Back to the moons in the water, if someone who had never before seen the moon above, in the cool night sky, were to check out all of these moons, looking for the exact right one, he would go mad. This would be a real fool's errand. I think you can guess where I am going with this. Our thoughts about pure Mind, while being copies or reflections of it, are not the same thing—not even close. Still, like our fool we follow the stream, especially its wide shallow places where many more moons appear, and look for the real moon. Then there are those who would declare all the moons are the real moons! But then during July, when most of the stream dries up, where did all the moons go?
There is no adequate way to describe by words the difference between the thought of pure Mind and pure Mind, itself, or the difference between moons in the water and the real moon overhead. Words are not all that adequate. Saying fire can't give us fire on a cold night no matter how many times we say fire. And if we think about pure Mind for days and months we won't get any closer to pure Mind, itself. Something else has to happen. This something else is where Zen steps in or I should say gives the seeker some sound advice.

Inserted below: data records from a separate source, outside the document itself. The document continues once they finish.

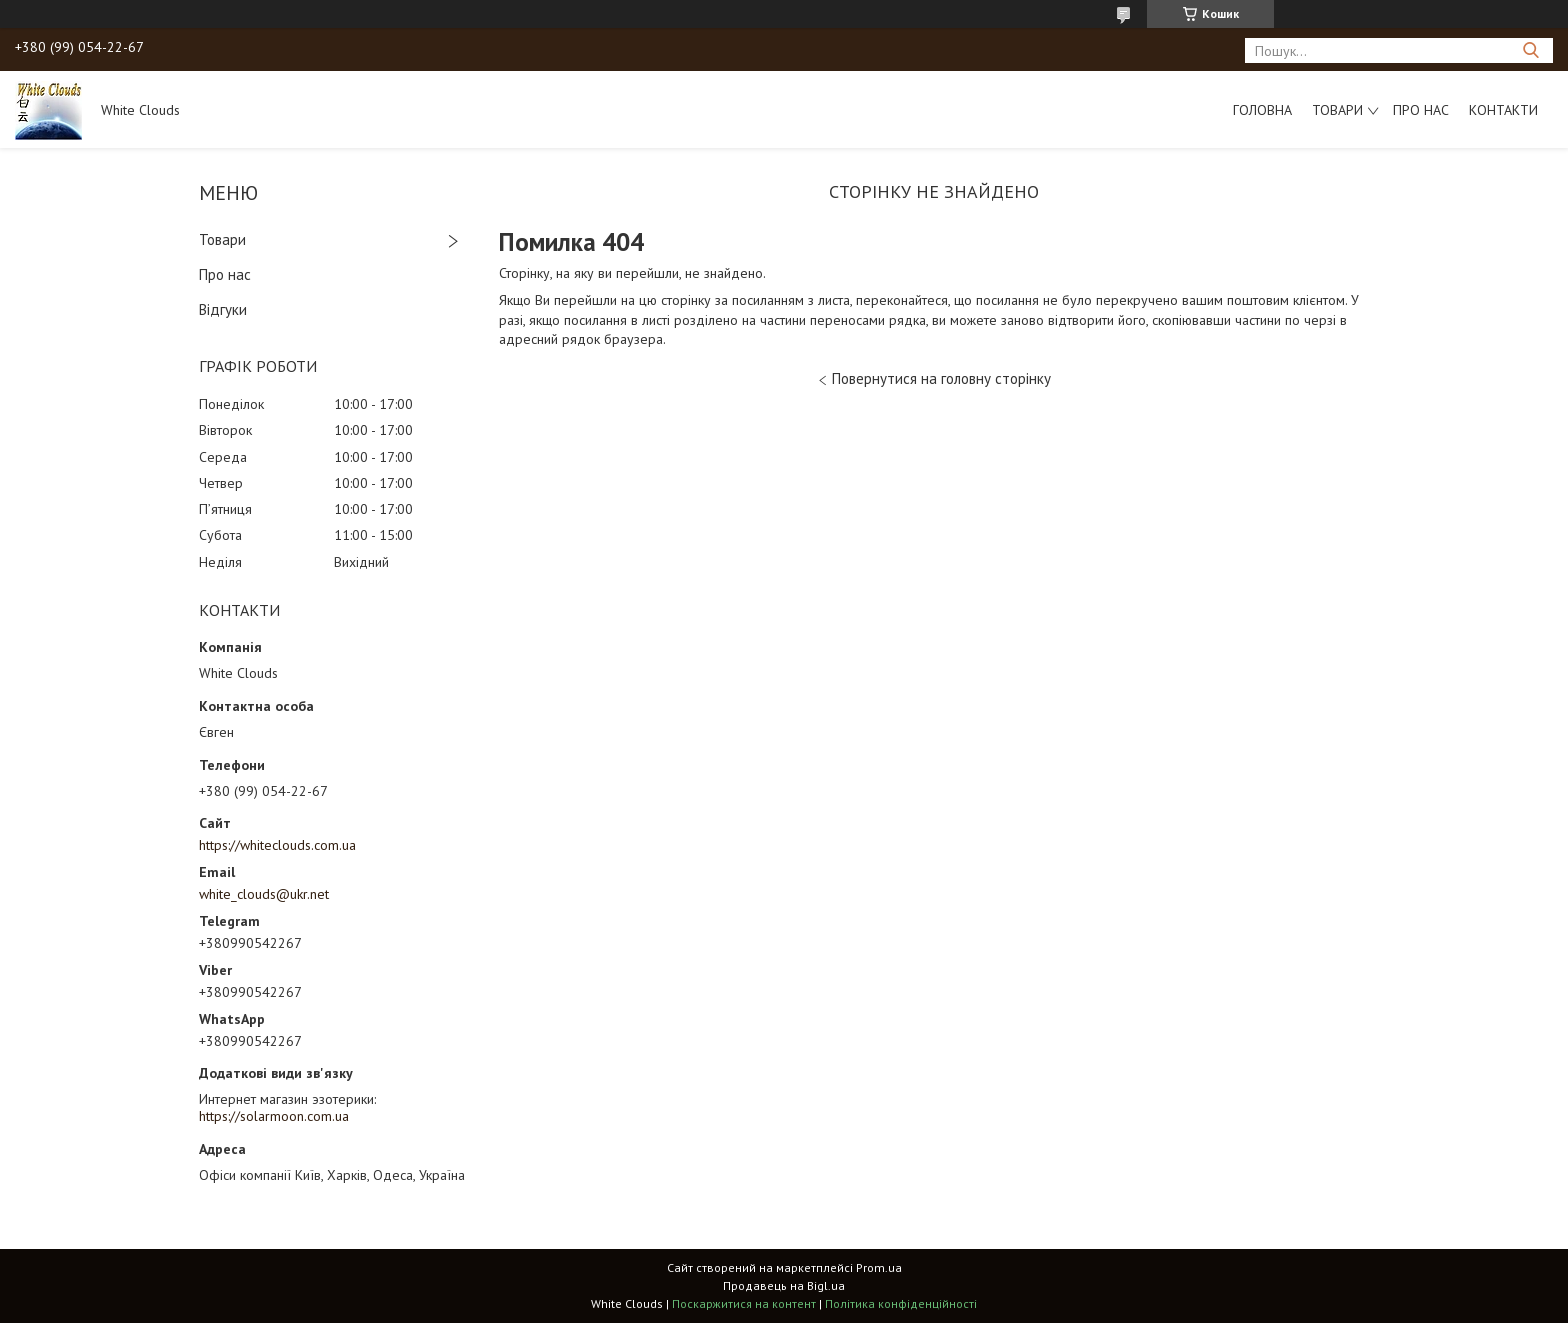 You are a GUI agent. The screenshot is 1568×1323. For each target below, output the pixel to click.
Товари (1337, 110)
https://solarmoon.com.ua (274, 1116)
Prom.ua (879, 1267)
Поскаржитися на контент (744, 1303)
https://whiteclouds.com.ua (277, 845)
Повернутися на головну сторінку (941, 378)
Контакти (1503, 110)
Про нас (1421, 110)
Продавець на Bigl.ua (784, 1285)
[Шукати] (1530, 50)
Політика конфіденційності (901, 1303)
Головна (1262, 110)
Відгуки (223, 309)
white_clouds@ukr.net (264, 894) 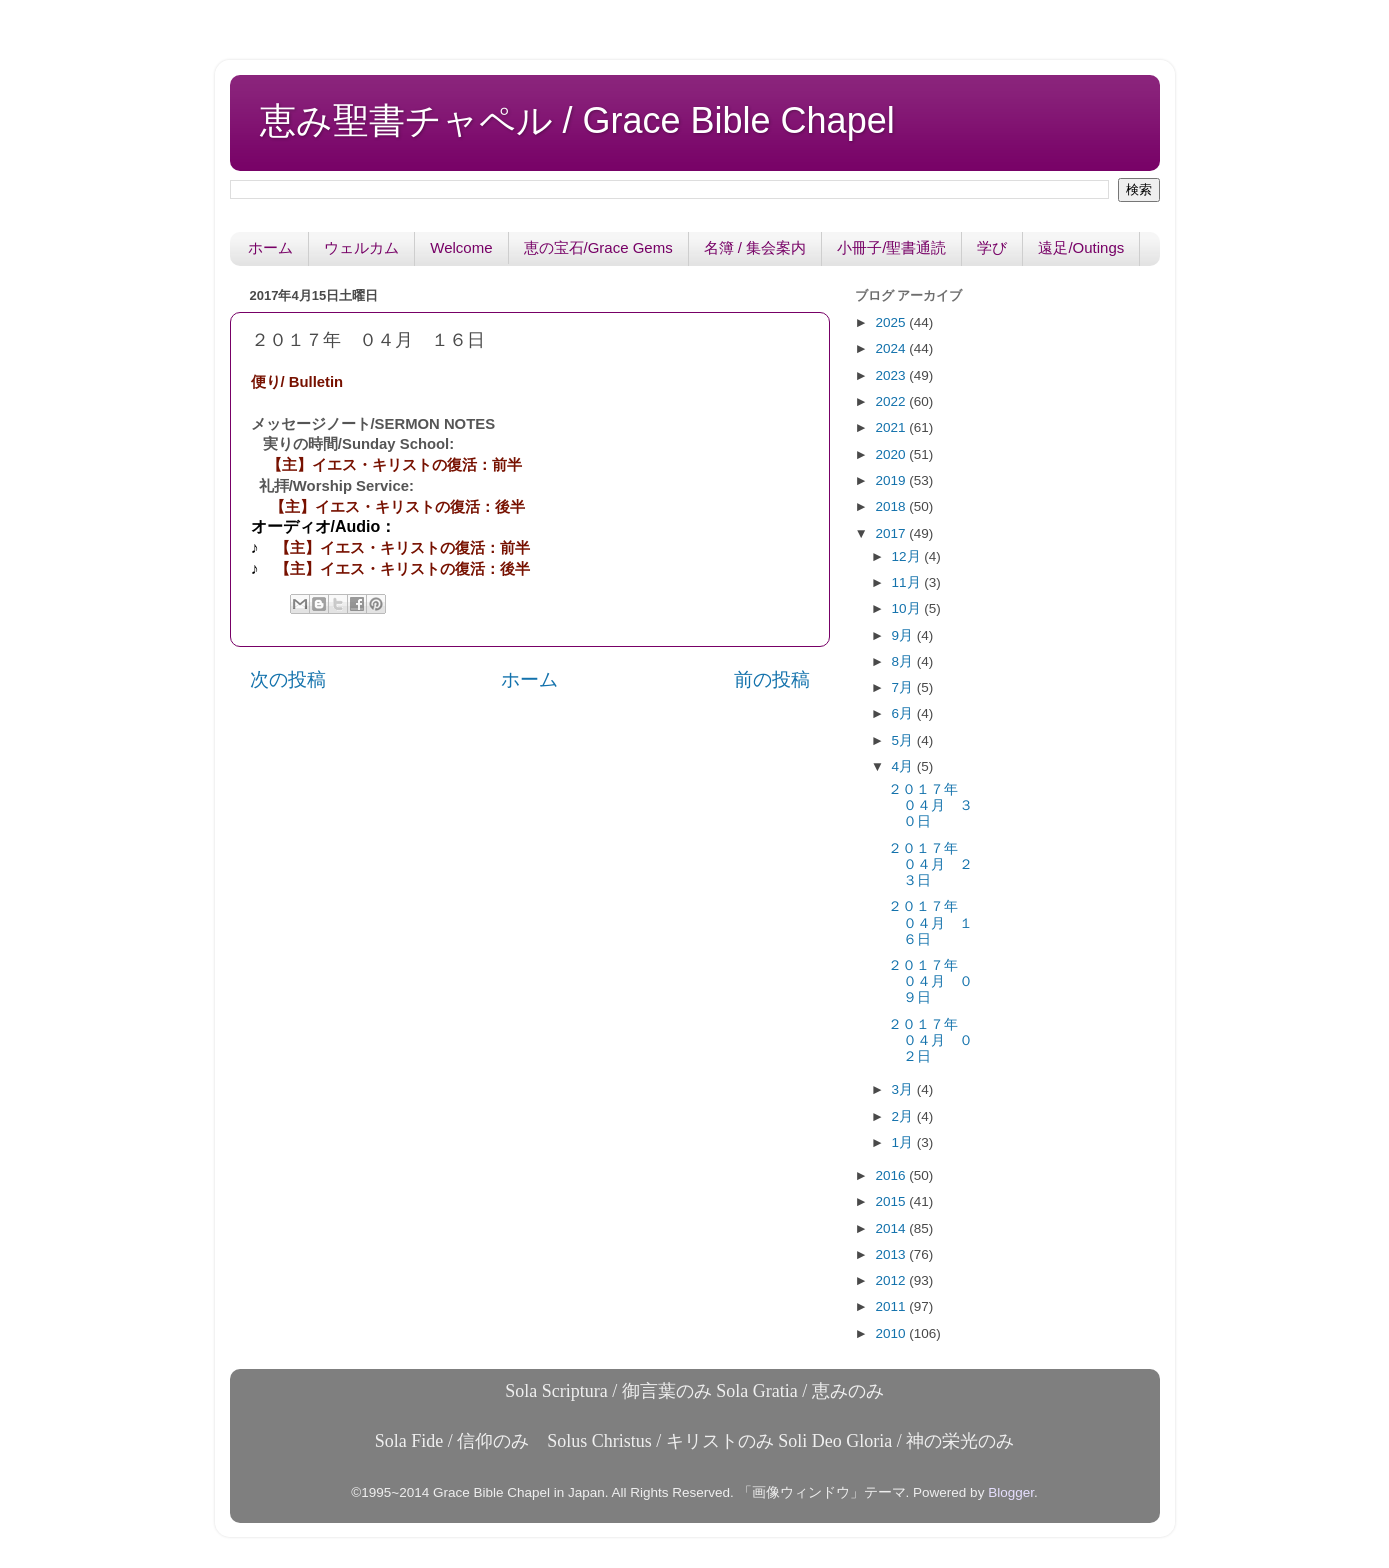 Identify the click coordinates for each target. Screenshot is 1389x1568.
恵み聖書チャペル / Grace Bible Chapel (577, 120)
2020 (892, 454)
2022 (892, 401)
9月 (904, 635)
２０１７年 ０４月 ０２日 (930, 1040)
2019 (892, 480)
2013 (892, 1254)
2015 (892, 1201)
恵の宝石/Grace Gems (598, 247)
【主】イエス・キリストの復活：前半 (394, 465)
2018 (892, 506)
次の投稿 (288, 679)
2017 (892, 533)
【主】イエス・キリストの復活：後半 (397, 507)
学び (992, 247)
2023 (892, 375)
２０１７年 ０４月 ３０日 (930, 805)
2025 (892, 322)
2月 (904, 1116)
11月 (908, 582)
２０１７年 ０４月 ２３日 (930, 864)
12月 (908, 556)
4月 (904, 766)
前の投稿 (772, 679)
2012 (892, 1280)
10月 (908, 608)
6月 (904, 713)
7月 (904, 687)
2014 (892, 1228)
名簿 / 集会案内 (755, 247)
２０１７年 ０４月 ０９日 (930, 981)
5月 (904, 740)
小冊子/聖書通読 (891, 247)
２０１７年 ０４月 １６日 (930, 922)
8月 (904, 661)
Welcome (461, 247)
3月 (904, 1089)
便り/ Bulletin (297, 382)
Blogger (1011, 1492)
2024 (892, 348)
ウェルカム (361, 247)
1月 (904, 1142)
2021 (892, 427)
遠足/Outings (1081, 247)
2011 (892, 1306)
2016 (892, 1175)
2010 (892, 1333)
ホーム (270, 247) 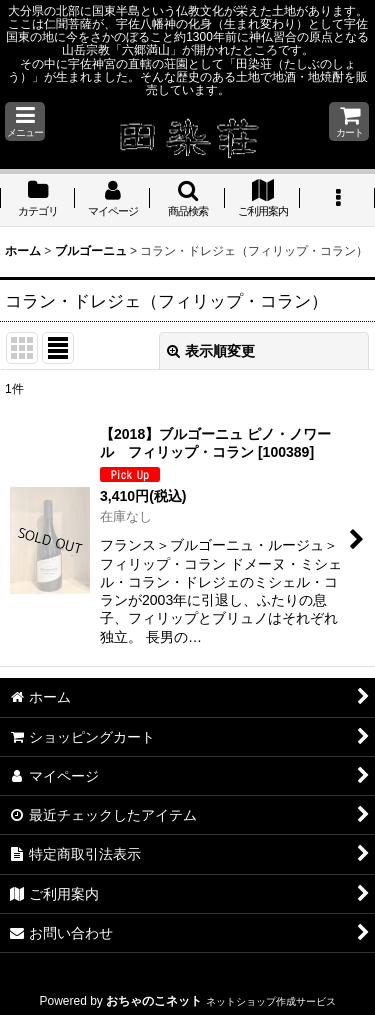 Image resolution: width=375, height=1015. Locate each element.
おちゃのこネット (154, 1001)
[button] (25, 121)
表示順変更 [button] (211, 351) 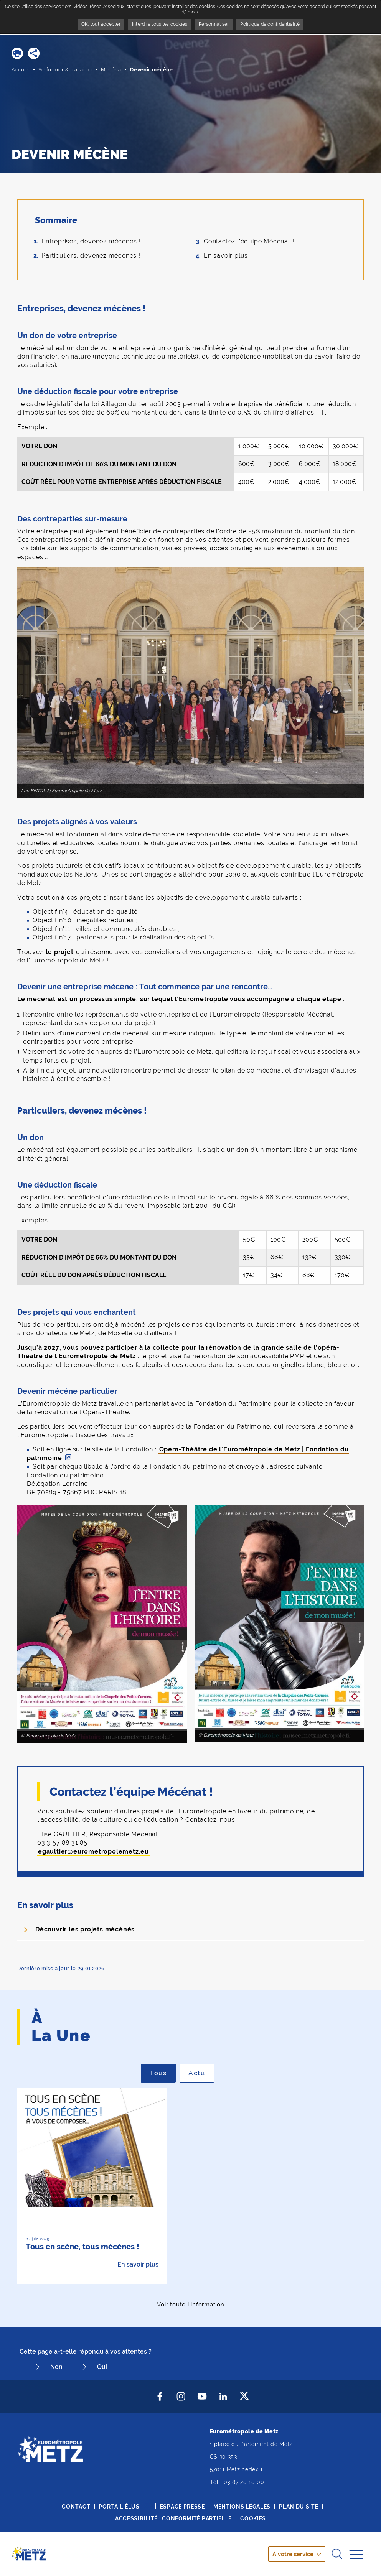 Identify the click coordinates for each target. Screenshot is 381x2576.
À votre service (292, 2554)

Such advise is meant to urge the seeker to go much deeper than just stopping at thoughts and concepts. Don't spend your time chasing the conditioned; trying to forge it into your true, unconditioned nature, deceiving yourself by doing so. Zen is something like when the pure subject meets the pure object, face to face—something like flint and steel making a spark. Notice, that I said "pure" not just the meeting of subject and object. The pure subject is presuppositionless. The pure object is beyond the sense fields including our mental images. Only in this way is it possible to realize pure Mind, seeing for the first time what our thoughts and concepts are made of.